Şimdi o zaman kadının erkeklerin bulunduğu ortamda bir arada çalışmasına avret yerleri örtülü olsa da biz caiz değildir diyoruz. Caiz değildir demek günah demektir. Peki, avret yerleri örtülü olsa burada kazandığı para haram olur mu? Bu ayrı bir mesele. Çünkü kazandığı paranın haram olması, işin haram olmasıyla alakalıdır. Mesela bir bankada çalışmak gibi işin kazancı faizse, işin kazancı şarap satmaksa, işin kazancı domuz satmaksa veya hırsızlıksa o haramdır. Rızkı haram. Evine götürüyor ya ekmeği, çoluk çocuğuna yedirecek. Çalıştığı iş meşru bir iş ise tekstil atölyesi gibi, oradaki ekmeğine haram demiyoruz. Bunlar farklı şeyler. Ama çalışması “caiz midir, değil midir?” meselesine gelince; dolayısıyla bu kazanca da pislik getirir. “Helâlen tayyiben” diyor Kur’an. “Allah’ın rızkından yiyin ama helal olmakla da yetinmeyin. Hem helal olsun hem tertemiz olsun.” Burada kadının erkeklerle muhatap olduğu, bir de avret yerlerinden bir kısmının açık olduğu noktalarda kazandığı rızka temiz denemez. Yediği ekmekten bahsediyorum. Yaptığı iş meşru ise haram denemez ama temiz de denemez. Helal olacak, bir de tertemiz olacak.

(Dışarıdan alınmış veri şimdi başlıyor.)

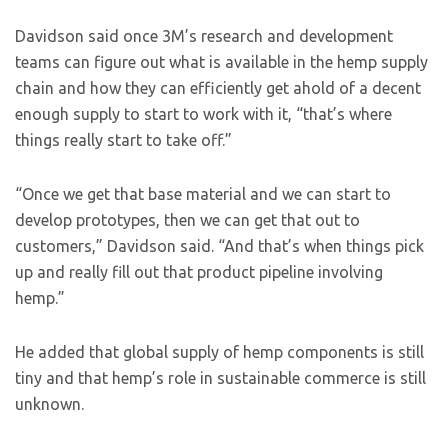
Davidson said once 3M’s research and development
teams can figure out what is available in the hemp supply
chain and how they can efficiently get ahold of a decent
enough supply to start to work with it, “that’s where
things really start to take off.”
“Once we get that base material and we can start to
develop prototypes, then we can get that out to
customers,” Davidson said. “And that’s when things pick
up and really fill out that product pipeline involving
hemp.”
He added that global supply of hemp components is still
tiny and that hemp’s role in sustainable commerce is still
unknown.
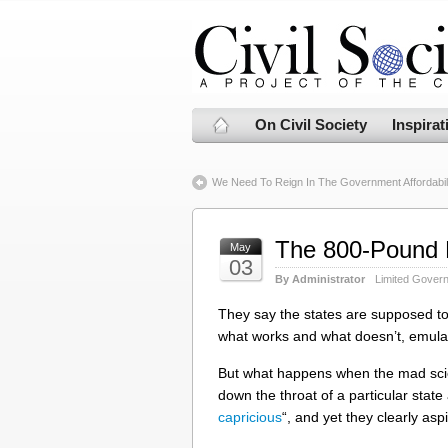
On Civil Society
Inspirat
We Need To Reign In The Government Affordabili
The 800-Pound 
May
03
By Administrator
Limited Gover
They say the states are supposed to 
what works and what doesn’t, emulat
But what happens when the mad scie
down the throat of a particular state
capricious
“, and yet they clearly asp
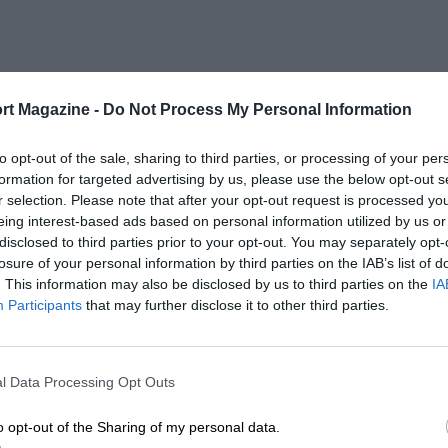
rt Magazine -
Do Not Process My Personal Information
to opt-out of the sale, sharing to third parties, or processing of your per
formation for targeted advertising by us, please use the below opt-out s
r selection. Please note that after your opt-out request is processed y
eing interest-based ads based on personal information utilized by us or
disclosed to third parties prior to your opt-out. You may separately opt-
losure of your personal information by third parties on the IAB’s list of
. This information may also be disclosed by us to third parties on the
IA
Participants
that may further disclose it to other third parties.
l Data Processing Opt Outs
o opt-out of the Sharing of my personal data.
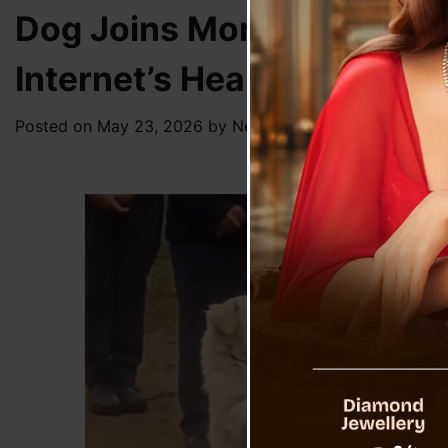
Dog Joins Morning Assemb
Internet’s Heart
Posted on
May 23, 2026
by
News Desk TVS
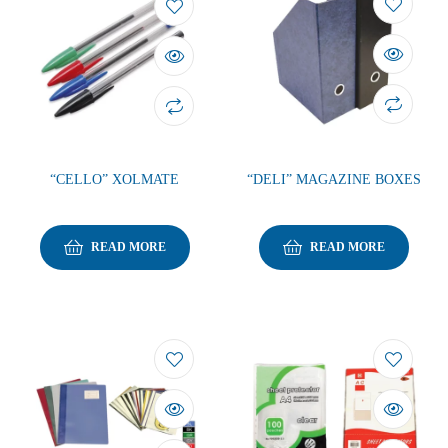
“CELLO” XOLMATE
“DELI” MAGAZINE BOXES
READ MORE
READ MORE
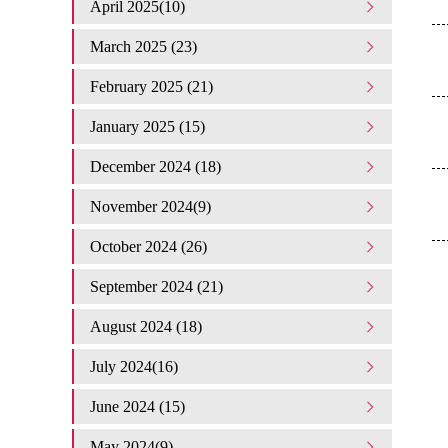
April 2025(10)
March 2025 (23)
February 2025 (21)
January 2025 (15)
December 2024 (18)
November 2024(9)
October 2024 (26)
September 2024 (21)
August 2024 (18)
July 2024(16)
June 2024 (15)
May 2024(9)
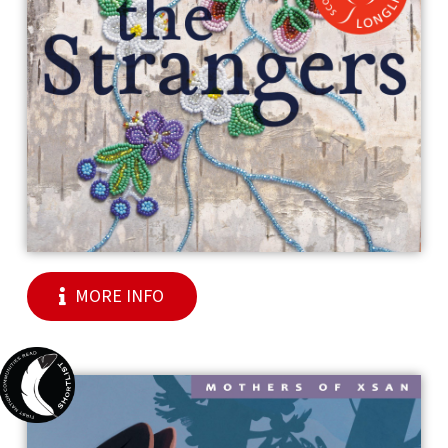
MORE INFO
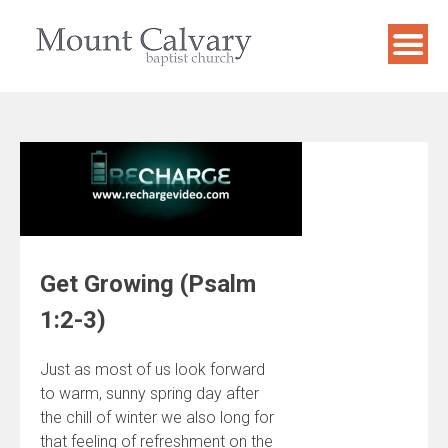
Skip
to
content
Get Growing (Psalm
1:2-3)
Just as most of us look forward
to warm, sunny spring day after
the chill of winter we also long for
that feeling of refreshment on the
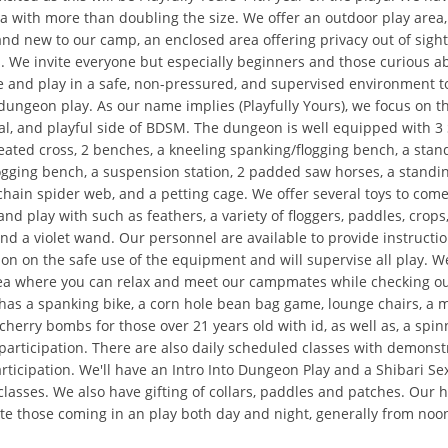
ea with more than doubling the size. We offer an outdoor play area
and new to our camp, an enclosed area offering privacy out of sigh
. We invite everyone but especially beginners and those curious 
e and play in a safe, non-pressured, and supervised environment t
ungeon play. As our name implies (Playfully Yours), we focus on th
l, and playful side of BDSM. The dungeon is well equipped with 3
seated cross, 2 benches, a kneeling spanking/flogging bench, a stan
ogging bench, a suspension station, 2 padded saw horses, a standi
 chain spider web, and a petting cage. We offer several toys to com
nd play with such as feathers, a variety of floggers, paddles, crops
and a violet wand. Our personnel are available to provide instructi
on on the safe use of the equipment and will supervise all play. W
ea where you can relax and meet our campmates while checking o
has a spanking bike, a corn hole bean bag game, lounge chairs, a m
cherry bombs for those over 21 years old with id, as well as, a spi
e participation. There are also daily scheduled classes with demons
rticipation. We'll have an Intro Into Dungeon Play and a Shibari Se
lasses. We also have gifting of collars, paddles and patches. Our 
 those coming in an play both day and night, generally from noon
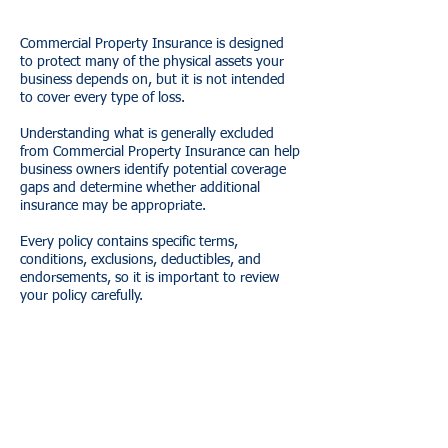
Commercial Property Insurance is designed
to protect many of the physical assets your
business depends on, but it is not intended
to cover every type of loss.
Understanding what is generally excluded
from Commercial Property Insurance can help
business owners identify potential coverage
gaps and determine whether additional
insurance may be appropriate.
Every policy contains specific terms,
conditions, exclusions, deductibles, and
endorsements, so it is important to review
your policy carefully.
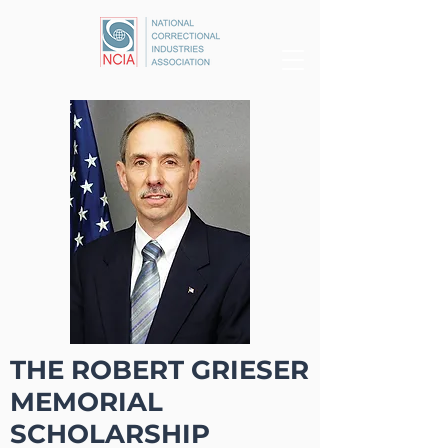
THE ROBERT GRIESER
MEMORIAL
SCHOLARSHIP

Peki, “Ben tesettüre riayet ediyorum. Avret yerlerimden tırnak kadar hiçbir yer açık değil. Bu durumda benim erkekler içinde çalışmam niye caiz değil?” Çünkü “Hadiselere sebep olacak vesilelere engel çıkartmak için” caiz değil. Yani bir şey harama çekecekse, günaha çekme ihtimali varsa buna caiz değil diyor fıkıhçılar. Bu çok önemli bir kuraldır. Kapıyı kapatmak meselesi. Burada yasaklı bir şey varsa, kapı da açık durursa, birinin buraya girme ihtimali çok yükseliyor. O zaman kapıyı kapat ki girme ihtimalini sıfıra düşürelim. Fıkıhta böyle bir kaide var. Şüpheliden sakınmak kabiline de girer. Hadis-i şerifte “Helaller bellidir. Haramlar da bellidir.” (Buhârî, Îmân:37, no:52, 1/28) buyruluyor.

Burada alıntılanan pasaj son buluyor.